Sebastião recorda que, no ano de 1942, a formação aproximada da equipe contava com: Florentino no gol; Zé Lobo e Afonso Bandejão na zaga; Paulo (filho de Antônio Guarda-Fio), Sinval e Rui Barbosa no meio-campo; e Batista e Marcílio no ataque.
Em 1950, o Vespasiano enfrentou grandes dificuldades em razão da disputa judicial pelo campo. O advogado Timponi tentou anular o despejo e ofereceu uma nova área, conhecida como Frango d’Água, que deveria ser paga de forma parcelada. O presidente da época era o Sr. Wilson Barbosa, irmão de Rui Barbosa.
Sebastião também relembra um grande festival em que o Vespasiano recebeu o União de Itabirito, vencendo a partida pelo placar de 3 a 0. Entre os maiores jogadores da época, ele destaca Jonas, Mormela, Nelson Barbeiro e Afonso.
Em uma partida realizada em 1960, entre o Independente Futebol Clube e o Vespasiano, torcedores adversários queimaram a bandeira do VEC após a vitória vespasianense por 4 a 0, o que gerou uma grande confusão, evidenciando a intensa rivalidade entre as equipes.
A Aeronáutica também teve participação importante no futebol local. Sebastião lembra que o Coronel Dirceu levou o atacante João de Deus para o time do Parque Aeronáutico, jogador que, segundo ele, tinha nível para atuar em qualquer equipe profissional. Mormela e Bécio foram também grandes conselheiros do Vespasiano.
Sebastião relata que ficou especialmente triste quando precisou servir o Exército no Rio de Janeiro, durante o período da guerra, pois sentia muita saudade dos amigos e do futebol. Seu filho, Sebastião Inácio Filho, conhecido como Tanza, também jogou pelo Vespasiano.
O mascote Frango d’Água surgiu em razão da nova área do campo ser frequentemente alagada, atraindo patos de outras regiões. Juquinha Fernandes foi quem providenciou a aquisição do terreno para o novo campo, e Duti deu a entrada inicial para a compra.
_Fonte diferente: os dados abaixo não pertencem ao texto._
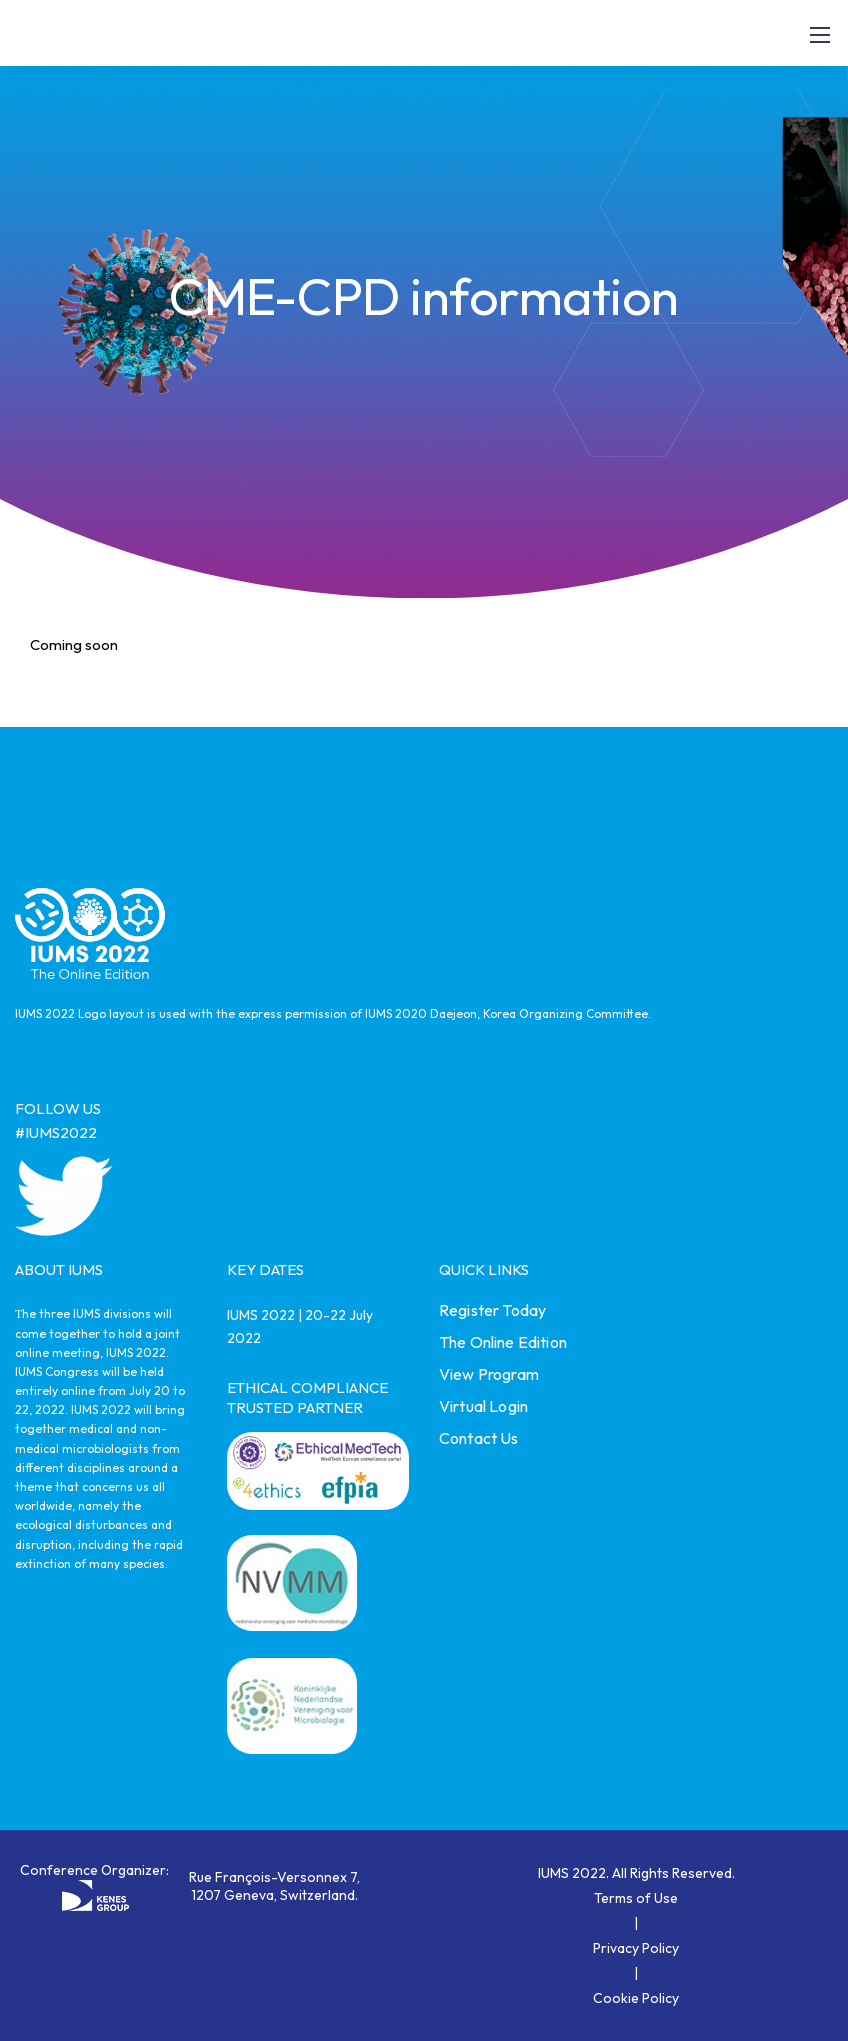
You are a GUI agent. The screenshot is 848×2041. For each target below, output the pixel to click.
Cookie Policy (636, 1998)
Entre os que mais trabalharam na construção do campo, Sebastião destaca Guerindo Germino, que atuava com máquinas de terraplenagem do DER e as levava para auxiliar nas obras. Morador do Caieiras Velho, ele contava com o apoio do irmão Emílio Germino, um vespasianense apaixonado pelo clube.
Lembra ainda dos grandes defensores do time dentro e fora de campo, como Américo, Alípio (genro do Sr. Ingó) e Jair, irmão de Alípio, que defendiam o Vespasiano “com unhas e dentes”.
Entre os times mais marcantes de sua memória estão formações com Batista, Tito, Núbio, Noé e Zé Metido. Para ele, o melhor jogador foi Batista, que tinha nível para ter seguido carreira profissional.
Em 1969, o Atlético Mineiro veio a Vespasiano e empatou com o VEC, em mais um jogo histórico. Sebastião também não deixa de lembrar das tradicionais festas de Carnaval, que eram um grande sucesso na cidade.